I criteri di ripartizione della pensione di reversibilità tra coniuge superstite e coniuge divorziato: storia di un’odissea giudiziaria

L’ordinanza n.11202/2018 della Cassazione civile ha riaffermato il principio, già enunciato nella sentenza n. 4867/2006, per il quale la ripartizione del trattamento di riversibilità, in caso di concorso fra coniuge superstite e coniuge divorziato, deve essere effettuata, oltre che sulla base del criterio della durata del rapporto matrimoniale, anche valutando ulteriori elementi “correttivi” del criterio temporale, tra cui la convivenza prematrimoniale del secondo coniuge.
La Corte d’Appello di Roma aveva invero confermato la decisione di primo grado che aveva quantificato la quota della pensione di reversibilità nella misura del 70% a favore della moglie divorziata e del 30% a favore del coniuge superstite, in considerazione della maggior durata del primo matrimonio.   
La Corte di Cassazione, adita dal coniuge superstite, con una prima decisione risalente al 2006, aveva cassato la sentenza per violazione del suddetto principio di diritto e la Corte d’Appello, con una sentenza in sede di rinvio del 2008, aveva rideterminato la quota della pensione di reversibilità, nella misura del 60% a favore della moglie divorziata e del 40% a favore del coniuge superstite, ordinando all’ente previdenziale di provvedere alla ripartizione del trattamento secondo dette proporzioni.
Nuovamente adita dal coniuge superstite, la Corte di Cassazione con sentenza n.11226/2013 cassò anche questa seconda decisione, rinviandola alla Corte d’Appello di Roma che con sentenza n.1235/2015, presa in considerazione anche l’esistenza di un periodo di convivenza prematrimoniale del secondo coniuge, ha attribuito sia alla moglie divorziata che al coniuge superstite, una quota del 50% della pensione di reversibilità.
Ma contro questa ultima sentenza era insorta la moglie divorziata deducendo in particolare “violazione o falsa applicazione della L. n.898 del 1970, art.9, comma 3”.     
Con l’ordinanza n.11202/2018, la Corte di Cassazione ha respinto il ricorso e osservato come la sentenza impugnata avesse "dato concreta e corretta attuazione al principio di diritto prescrittole da Cass.n.4867/2006 la quale in ragione del carattere solidaristico della pensione di reversibilità ed alla luce dei precetti costituzionali di uguaglianza sostanziale e solidarietà sociale (nonché tenuto conto della sentenza interpretativa di rigetto della Corte costituzionale n.419/1999) le aveva imposto che la ripartizione del trattamento di reversibilità dovesse essere effettuata, oltre che sulla base del criterio della durata del matrimonio (ossia del dato numerico rappresentato dalla proporzione  fra le estensioni temporali dei rapporti matrimoniali degli stessi coniugi con l’ex coniuge deceduto) anche ponderando ulteriori elementi, correlati alle finalità che presiedono il diritto di reversibilità, da utilizzare eventualmente quali correttivi del criterio temporale, ed aveva specificato che fra tali elementi, da individuarsi nell’ambito della L.n.898/1970, art.5, specifico rilievo assumono l’ammontare dell’assegno goduto dal coniuge divorziato prima del decesso dell’ex coniuge, nonché le condizioni dei soggetti coinvolti nella vicenda, ed in quest’ottica, ed al solo fine di evitare che l’ex coniuge sia privato dei mezzi indispensabili per mantenere il tenore di vita che gli avrebbe dovuto assicurare nel tempo l’assegno di divorzio, ed il secondo coniuge il tenore di vita che il de cuius gli aveva assicurato in vita, anche l’esistenza di un periodo di convivenza prematrimoniale del secondo coniuge potrà essere considerata da giudice del merito quale elemento da apprezzare per una più compiuta valutazione delle situazioni”. 

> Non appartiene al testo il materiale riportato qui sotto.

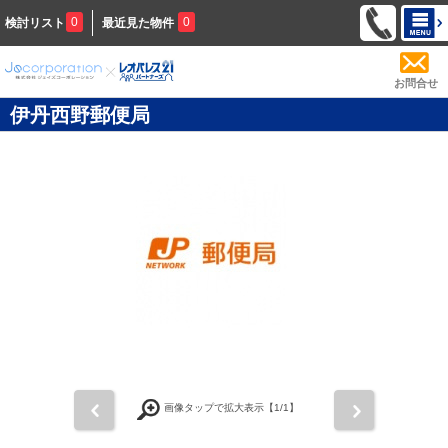
0
0
検討リスト
最近見た物件
お問合せ
伊丹西野郵便局
前
次
画像タップで拡大表示【
1
/1】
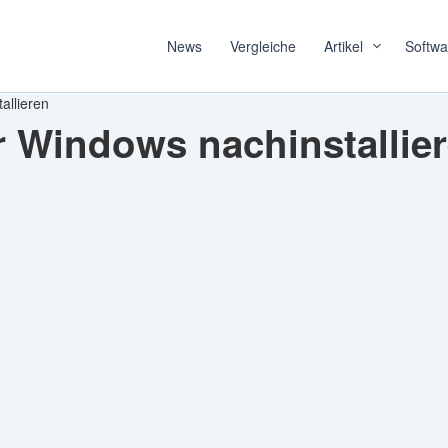
News
Vergleiche
Artikel
Softwa
allieren
 Windows nachinstallie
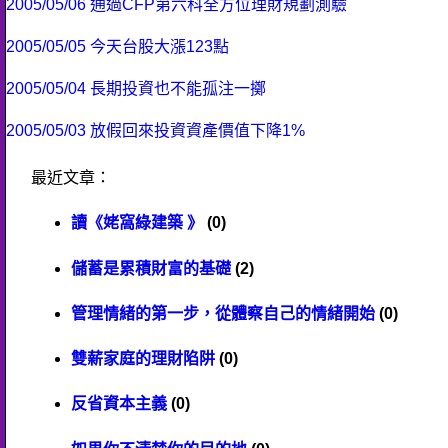
2005/05/06 通過CFP第六科全方位理財規劃測驗
2005/05/05 今天台股大漲123點
2005/05/04 長期投資也不能孤注一擲
2005/05/03 放假回來投資資產價值下降1%
最近文章：
讀《姥窩綠建築 》
(0)
儲蓄是累積財富的基礎
(2)
管理情緒的第一步，從體察自己的情緒開始
(0)
雙薪家庭的理財陷阱
(0)
反省資本主義
(0)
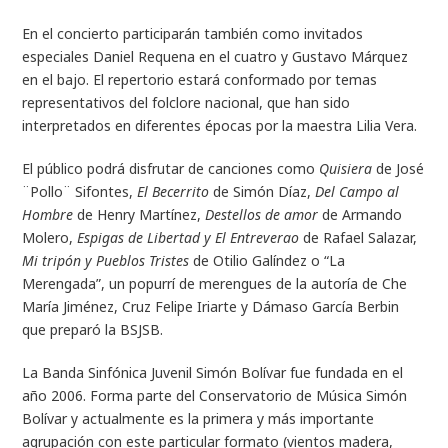
En el concierto participarán también como invitados
especiales Daniel Requena en el cuatro y Gustavo Márquez
en el bajo. El repertorio estará conformado por temas
representativos del folclore nacional, que han sido
interpretados en diferentes épocas por la maestra Lilia Vera.
El público podrá disfrutar de canciones como
Quisiera
de José
¨Pollo¨ Sifontes,
El Becerrito
de Simón Díaz,
Del Campo al
Hombre
de Henry Martínez,
Destellos de amor
de Armando
Molero,
Espigas de Libertad y El Entreverao
de Rafael Salazar,
Mi tripón y Pueblos Tristes
de Otilio Galíndez o “La
Merengada”, un popurrí de merengues de la autoría de Che
María Jiménez, Cruz Felipe Iriarte y Dámaso García Berbin
que preparó la BSJSB.
La Banda Sinfónica Juvenil Simón Bolívar fue fundada en el
año 2006. Forma parte del Conservatorio de Música Simón
Bolívar y actualmente es la primera y más importante
agrupación con este particular formato (vientos madera,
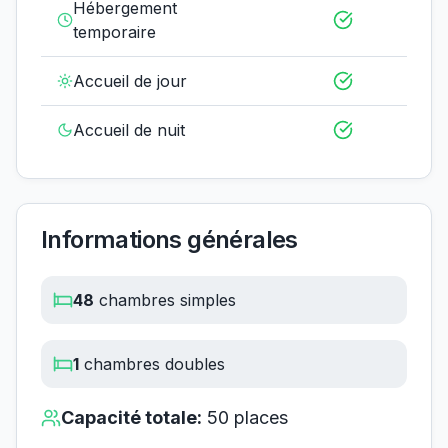
Hébergement
temporaire
Accueil de jour
Accueil de nuit
Informations générales
48
chambres simples
1
chambres doubles
Capacité totale:
50
places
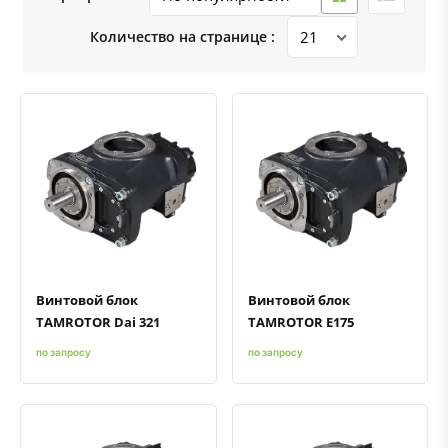
Количество на странице :
Быстрый просмотр
Добавить к сравнению
Добавить в избранное
Быстрый просмотр
Добавить к сравнению
Добавить в избранное
Винтовой блок
Винтовой блок
TAMROTOR Dai 321
TAMROTOR E175
по запросу
по запросу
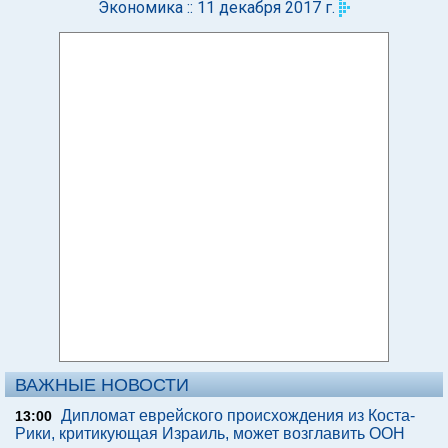
Экономика :: 11 декабря 2017 г.
ВАЖНЫЕ НОВОСТИ
Дипломат еврейского происхождения из Коста-
13:00
Рики, критикующая Израиль, может возглавить ООН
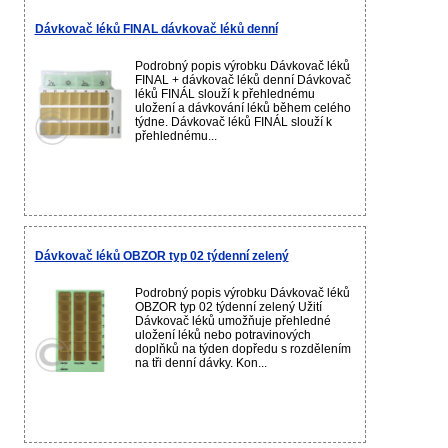
Dávkovač léků FINAL dávkovač léků denní
Podrobný popis výrobku Dávkovač léků
FINAL + dávkovač léků denní Dávkovač
léků FINÁL slouží k přehlednému
uložení a dávkování léků během celého
týdne. Dávkovač léků FINÁL slouží k
přehlednému...
Dávkovač léků OBZOR typ 02 týdenní zelený
Podrobný popis výrobku Dávkovač léků
OBZOR typ 02 týdenní zelený Užití
Dávkovač léků umožňuje přehledné
uložení léků nebo potravinových
doplňků na týden dopředu s rozdělením
na tři denní dávky. Kon...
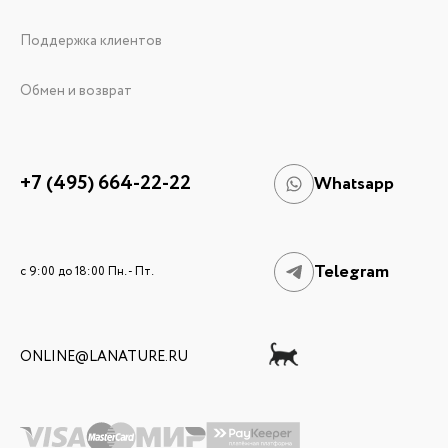
Поддержка клиентов
Обмен и возврат
+7 (495) 664-22-22
Whatsapp
Telegram
c 9:00 до 18:00 Пн. - Пт.
ONLINE@LANATURE.RU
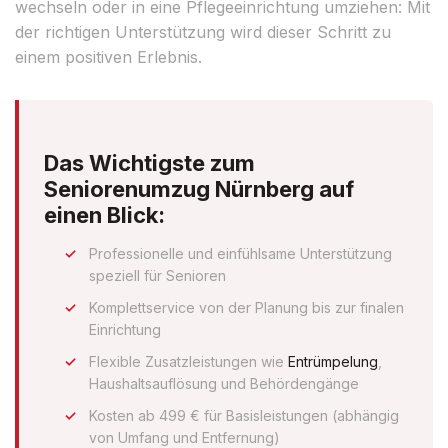
wechseln oder in eine Pflegeeinrichtung umziehen: Mit
der richtigen Unterstützung wird dieser Schritt zu
einem positiven Erlebnis.
Das Wichtigste zum
Seniorenumzug Nürnberg auf
einen Blick:
Professionelle und einfühlsame Unterstützung
speziell für Senioren
Komplettservice von der Planung bis zur finalen
Einrichtung
Flexible Zusatzleistungen wie
Entrümpelung
,
Haushaltsauflösung und Behördengänge
Kosten ab 499 € für Basisleistungen (abhängig
von Umfang und Entfernung)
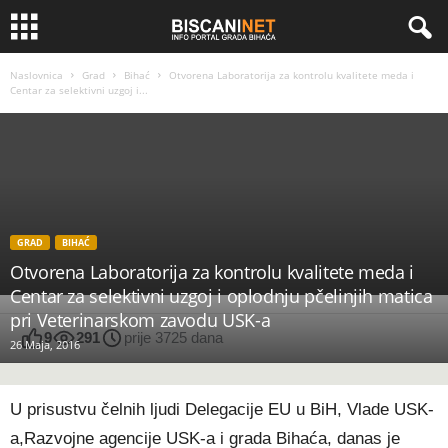
Naslovnica
Grad
Bihać
Otvorena Laboratorija za kontrolu kvalitete meda i
Centar za selektivni uzgoj i...
GRAD
BIHAĆ
Otvorena Laboratorija za kontrolu kvalitete meda i
Centar za selektivni uzgoj i oplodnju pčelinjih matica
pri Veterinarskom zavodu USK-a
9
291
prije 3725 dana
26 Maja, 2016
U prisustvu čelnih ljudi Delegacije EU u BiH, Vlade USK-
a,Razvojne agencije USK-a i grada Bihaća, danas je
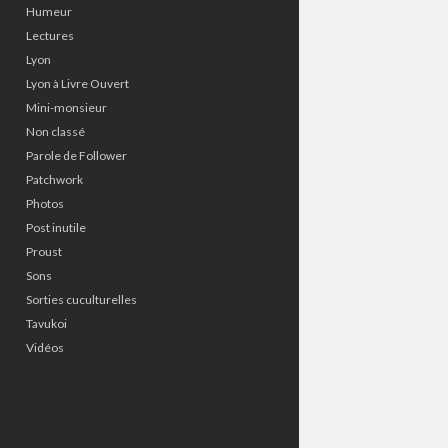
Humeur
Lectures
Lyon
Lyon à Livre Ouvert
Mini-monsieur
Non classé
Parole de Follower
Patchwork
Photos
Post inutile
Proust
Sons
Sorties cuculturelles
Tavukoi
Vidéos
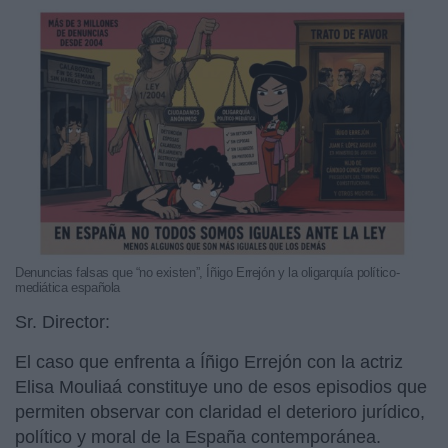
Denuncias falsas que “no existen”, Íñigo Errejón y la oligarquía político-
mediática española
Sr. Director:
El caso que enfrenta a Íñigo Errejón con la actriz
Elisa Mouliaá constituye uno de esos episodios que
permiten observar con claridad el deterioro jurídico,
político y moral de la España contemporánea.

Il criterio legale temporale, per quanto preponderante, non può quindi ritenersi esclusivo, perchè concorre con criteri correttivi ispirati all’equità, la cui valutazione è lasciata alla discrezionalità del giudice,

in modo da evitare da una parte l’attribuzione al coniuge superstite di una quota di pensione inadeguata alle più elementari esigenze di vita e dall’altro all’ex coniuge di una quota di pensione sproporzionata all’assegno in precedenza goduto.